Mine works going down the quantization.py path and building the engine from there for llama3.2-3B with the transformers version mentioned above. I cannot build an engine with the checkpoint approach in the example/llama which is how I normally go about it.

Thanks,

Jordan Leventis

On Tue, Oct 15, 2024 at 10:37 AM Chris Lennon @.***> wrote:

I'm seeing same error as @malikkirchner https://github.com/malikkirchner with running the convert checkpoint command.

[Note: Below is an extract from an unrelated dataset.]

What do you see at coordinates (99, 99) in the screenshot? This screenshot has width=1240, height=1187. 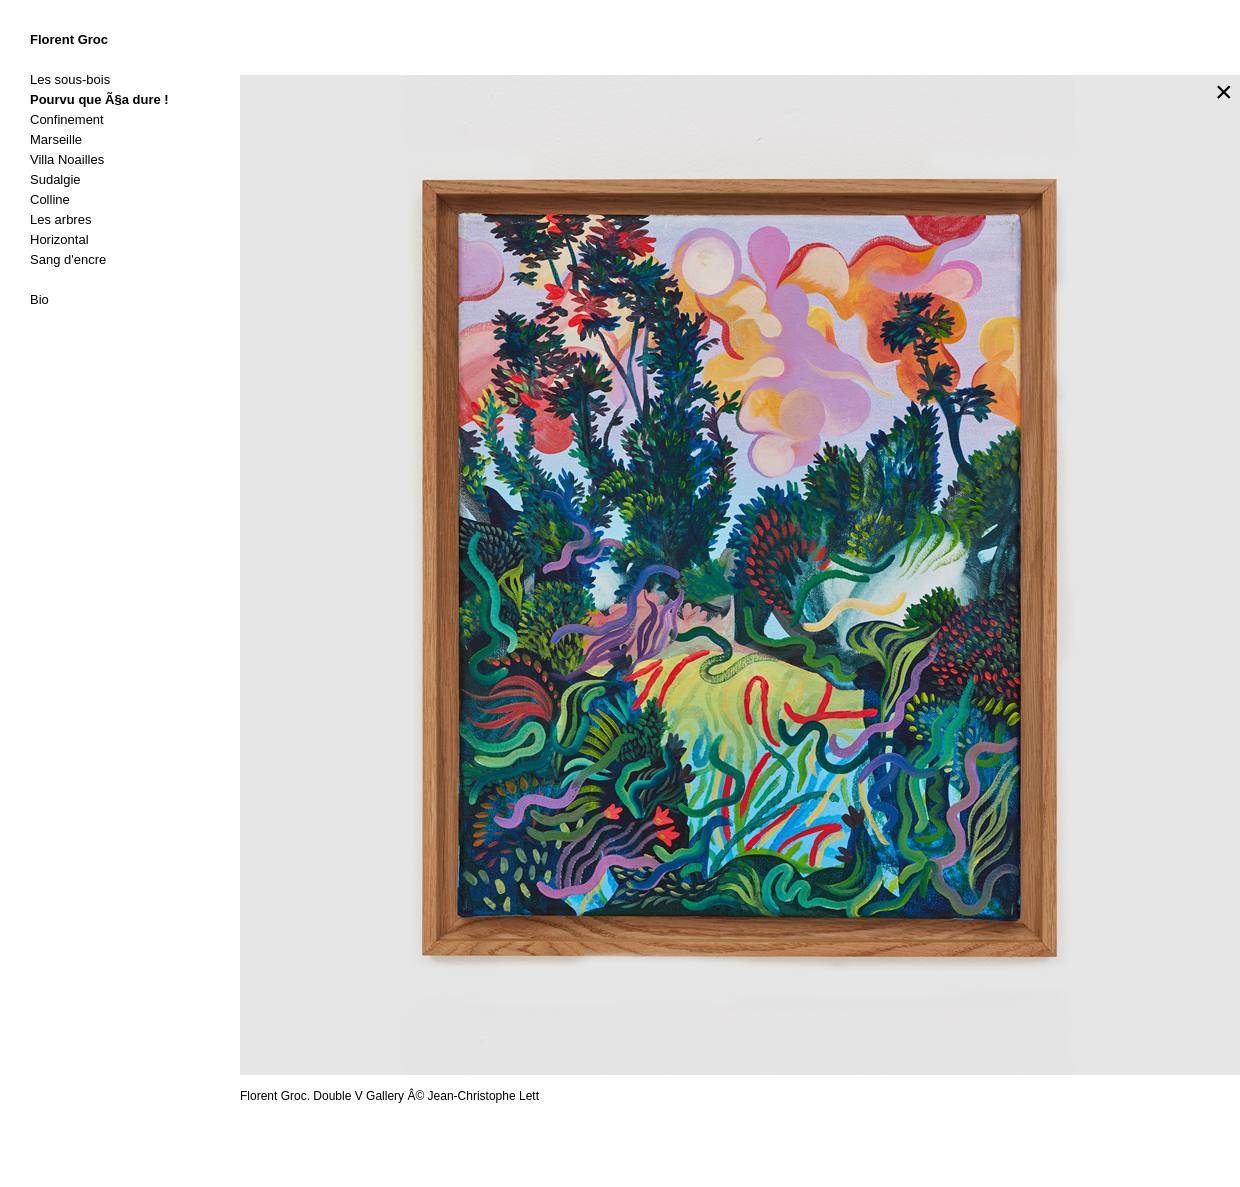 I see `Pourvu que Ã§a dure !` at bounding box center [99, 99].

It appears the convert checkpoint cannot read the config.json file from the meta-llama/Llama-3.2-11B-Vision-Instruct.

— Reply to this email directly, view it on GitHub https://github.com/NVIDIA/TensorRT-LLM/issues/2320#issuecomment-2414359095, or unsubscribe https://github.com/notifications/unsubscribe-auth/AMKQ2Y7PM5HRLZ6TEHLRPW3Z3UZDRAVCNFSM6AAAAABPZJWQLKVHI2DSMVQWIX3LMV43OSLTON2WKQ3PNVWWK3TUHMZDIMJUGM2TSMBZGU . You are receiving this because you were mentioned.Message ID: @.***>

GaneshDoosa commented 1 week ago

While converting the checkpoints for llama3.2 models, facing the following error after few iterations but same was working fine for llama3-8B model, can anyone look into it? does it require to change convert_checkpoint.py file?: 117it [00:00, 649.28it/s] Traceback (most recent call last): File "/tensorrtllm_backend/tensorrt_llm/examples/llama/convert_checkpoint.py", line 487, in main() File "/tensorrtllm_backend/tensorrt_llm/examples/llama/convert_checkpoint.py", line 479, in main convert_and_save_hf(args) File "/tensorrtllm_backend/tensorrt_llm/examples/llama/convert_checkpoint.py", line 421, in convert_and_save_hf execute(args.workers, [convert_and_save_rank] * world_size, args) File "/tensorrtllm_backend/tensorrt_llm/examples/llama/convert_checkpoint.py", line 428, in execute f(args, rank) File "/tensorrtllm_backend/tensorrt_llm/examples/llama/convert_checkpoint.py", line 410, in convert_and_save_rank llama = LLaMAForCausalLM.from_hugging_face( File "/usr/local/lib/python3.10/dist-packages/tensorrt_llm/models/llama/model.py", line 363, in from_hugging_face loader.generate_tllm_weights(model) File "/usr/local/lib/python3.10/dist-packages/tensorrt_llm/models/model_weights_loader.py", line 326, in generate_tllm_weights tllm_weights.update(self.load(tllm_key)) File "/usr/local/lib/python3.10/dist-packages/tensorrt_llm/models/model_weights_loader.py", line 268, in load v = sub_module.postprocess(tllm_key, v, postprocess_kwargs) File "/usr/local/lib/python3.10/dist-packages/tensorrt_llm/layers/linear.py", line 378, in postprocess weights = weights.to(str_dtype_to_torch(self.dtype)) AttributeError: 'NoneType' object has no attribute 'to'**

https://github.com/NVIDIA/TensorRT-LLM/issues/2339

JoJoLev commented 3 days ago

Just to report, I got a llama3.2-3B engine built on TensorRT-LLM version 13 using the quantization.py setup. I am running on Triton v24.09. Blazingly fast.

ishandhanani commented 1 hour ago

Can you share how you got it up and running on Triton?